— Supplied information —
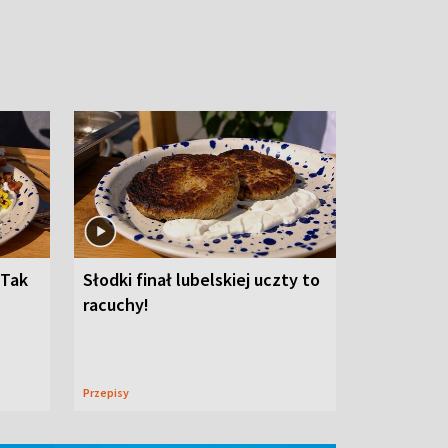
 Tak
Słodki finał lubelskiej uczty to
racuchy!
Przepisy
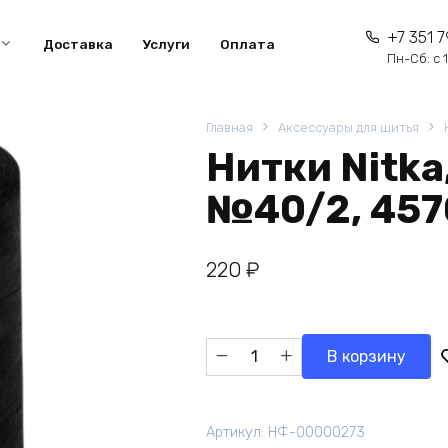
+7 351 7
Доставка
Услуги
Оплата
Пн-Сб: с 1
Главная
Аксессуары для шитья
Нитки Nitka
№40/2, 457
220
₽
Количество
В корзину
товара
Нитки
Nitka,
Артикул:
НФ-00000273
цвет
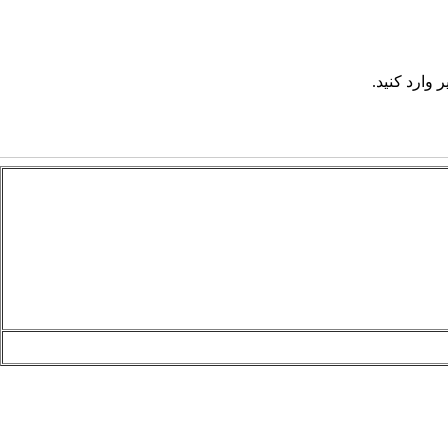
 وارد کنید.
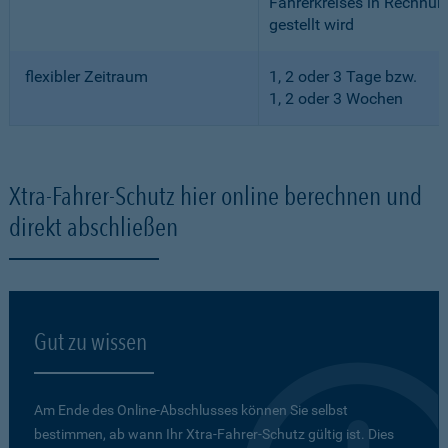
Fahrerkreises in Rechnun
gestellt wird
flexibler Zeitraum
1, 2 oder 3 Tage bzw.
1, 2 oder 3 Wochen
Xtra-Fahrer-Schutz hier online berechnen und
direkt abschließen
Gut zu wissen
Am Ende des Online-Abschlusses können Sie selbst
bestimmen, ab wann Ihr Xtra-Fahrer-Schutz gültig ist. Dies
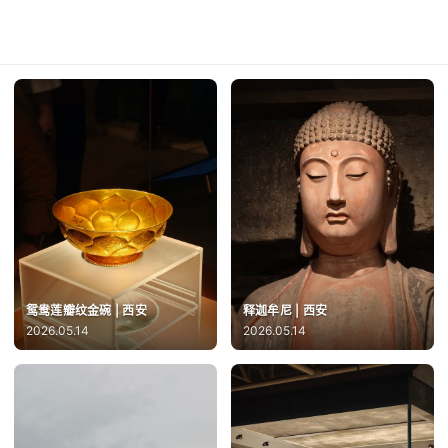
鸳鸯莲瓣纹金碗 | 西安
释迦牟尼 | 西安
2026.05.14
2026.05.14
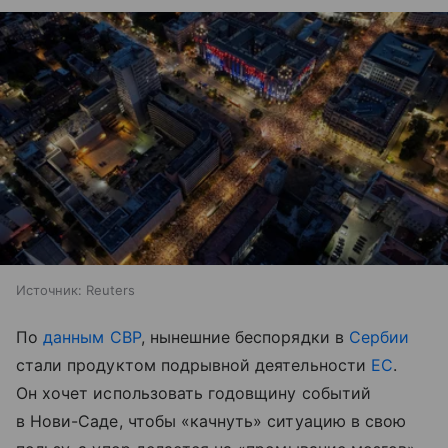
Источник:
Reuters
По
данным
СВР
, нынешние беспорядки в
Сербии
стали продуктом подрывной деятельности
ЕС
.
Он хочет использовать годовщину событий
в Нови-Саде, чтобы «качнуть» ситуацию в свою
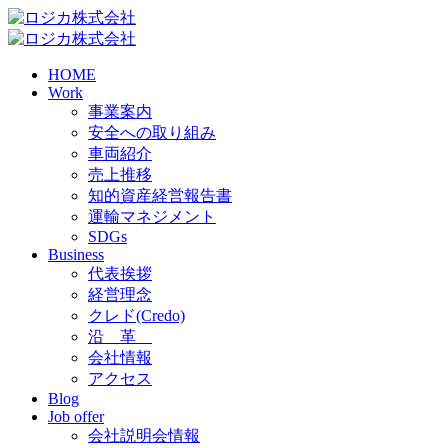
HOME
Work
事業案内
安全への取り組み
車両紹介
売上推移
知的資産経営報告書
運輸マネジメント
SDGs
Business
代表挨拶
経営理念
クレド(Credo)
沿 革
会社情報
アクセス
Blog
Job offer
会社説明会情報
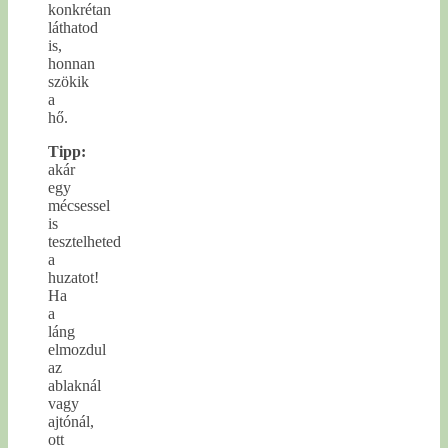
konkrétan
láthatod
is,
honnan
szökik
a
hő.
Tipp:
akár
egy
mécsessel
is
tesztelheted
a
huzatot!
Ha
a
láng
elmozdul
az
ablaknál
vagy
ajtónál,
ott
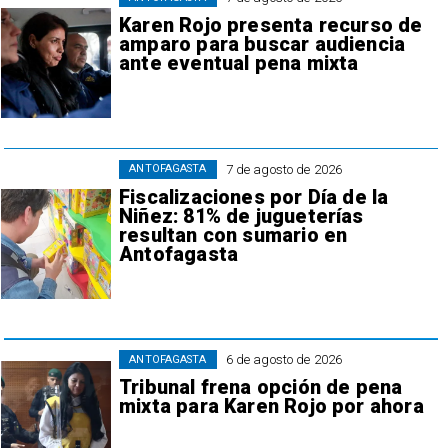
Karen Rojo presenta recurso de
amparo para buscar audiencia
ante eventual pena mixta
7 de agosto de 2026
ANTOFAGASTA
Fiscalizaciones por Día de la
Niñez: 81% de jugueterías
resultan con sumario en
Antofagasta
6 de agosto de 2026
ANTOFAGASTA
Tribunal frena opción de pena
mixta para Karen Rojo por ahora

— Assignment —
When copying the entries, drop the images and keep every line exact.

— Solution below —
 Tak
Słodki finał lubelskiej uczty to
racuchy!
Przepisy
+7 351 7
Доставка
Услуги
Оплата
Пн-Сб: с 1
Главная
Аксессуары для шитья
Нитки Nitka
№40/2, 457
220
₽
Количество
В корзину
товара
Нитки
Nitka,
Артикул:
НФ-00000273
цвет
 وارد کنید.
Fahrerkreises in Rechnun
gestellt wird
flexibler Zeitraum
1, 2 oder 3 Tage bzw.
1, 2 oder 3 Wochen
Xtra-Fahrer-Schutz hier online berechnen und
direkt abschließen
Gut zu wissen
Am Ende des Online-Abschlusses können Sie selbst
bestimmen, ab wann Ihr Xtra-Fahrer-Schutz gültig ist. Dies
鸳鸯莲瓣纹金碗 | 西安
释迦牟尼 | 西安
2026.05.14
2026.05.14
Источник:
Reuters
По
данным
СВР
, нынешние беспорядки в
Сербии
стали продуктом подрывной деятельности
ЕС
.
Он хочет использовать годовщину событий
в Нови-Саде, чтобы «качнуть» ситуацию в свою
HOME
Work
事業案内
安全への取り組み
車両紹介
売上推移
知的資産経営報告書
運輸マネジメント
SDGs
Business
代表挨拶
経営理念
クレド(Credo)
沿 革
会社情報
アクセス
Blog
Job offer
会社説明会情報
konkrétan
láthatod
is,
honnan
szökik
a
hő.
Tipp:
akár
egy
mécsessel
is
tesztelheted
a
huzatot!
Ha
a
láng
elmozdul
az
ablaknál
vagy
ajtónál,
ott
Karen Rojo presenta recurso de
amparo para buscar audiencia
ante eventual pena mixta
7 de agosto de 2026
ANTOFAGASTA
Fiscalizaciones por Día de la
Niñez: 81% de jugueterías
resultan con sumario en
Antofagasta
6 de agosto de 2026
ANTOFAGASTA
Tribunal frena opción de pena
mixta para Karen Rojo por ahora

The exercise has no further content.